LASER ABLATION ICP-MS U-PB MONAZITE GEOCHRONOLOGY AT HIGH SPATIAL RESOLUTION

U-Pb monazite geochronology is a useful tool to constrain the timing of metamorphic events or ages of magmatic rocks. The high U and Th concentration of individual monazite grains coupled with low concentrations of initial common Pb make monazite an ideal geochronometer. Complex chemical zonation is often preserved within individual monazite grains requiring use of high spatial resolution techniques, such as laser ablation ICP-MS, to unravel the geochronologic history preserved within single monazite grains.
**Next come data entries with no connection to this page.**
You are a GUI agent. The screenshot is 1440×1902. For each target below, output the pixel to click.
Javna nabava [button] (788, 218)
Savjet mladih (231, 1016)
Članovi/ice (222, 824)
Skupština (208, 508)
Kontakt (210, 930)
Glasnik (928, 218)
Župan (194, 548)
Advancements in laser ablation ICP-MS technology and methods have improved the limits of spatial resolution for in-situ U-Pb accessory mineral geochronology, yet accuracy is limited by the ability to control Pb-U fractionation over a single analysis. Other challenges common to U-Pb LA-ICP-MS monazite geochronology include correcting for instrument mass bias, availability of suitable reference materials, and the limited detection range of secondary electron multipliers used in single-collector ICP-MS instrumentation.

To test the limits of precision, accuracy and spatial resolution for LA-ICP-MS U-Pb monazite geochronology we analyzed common and in-house monazite reference materials (e.g. Trebilcock, 44069, ‘Comfort’). Analyses were made using a Nu AttoM sector field ICP-MS coupled to a NWR 193 ArF excimer laser system. Laser spot sizes ranged from 5 to 20 µm with fluences between 1 – 7 J/cm² and a constant repetition rate of 5 Hz. Data were reduced in Iolite using an exponential correction for downhole Pb-U fractionation with Trebilcock monazite used as the reference standard. Analytical precisions for individual 15 µm spot analyses were better than 1.9% for both ²⁰⁷Pb/²³⁵U and ²⁰⁶Pb/²³⁸U after just 10 seconds of ablation and better than 1.7% for both Pb-U ratios after 20 seconds of ablation. Analytical precisions for individual 5 µm spot analyses were better than 3% for ²⁰⁷Pb/²³⁵U and ²⁰⁶Pb/²³⁸U after 20 seconds of ablation. Accuracies of pooled concordia ages on analyzed monazite reference materials were within 3% of preferred TIMS ages for 15 µm spot analyses and within 5% of preferred TIMS ages for 5 µm spot analyses.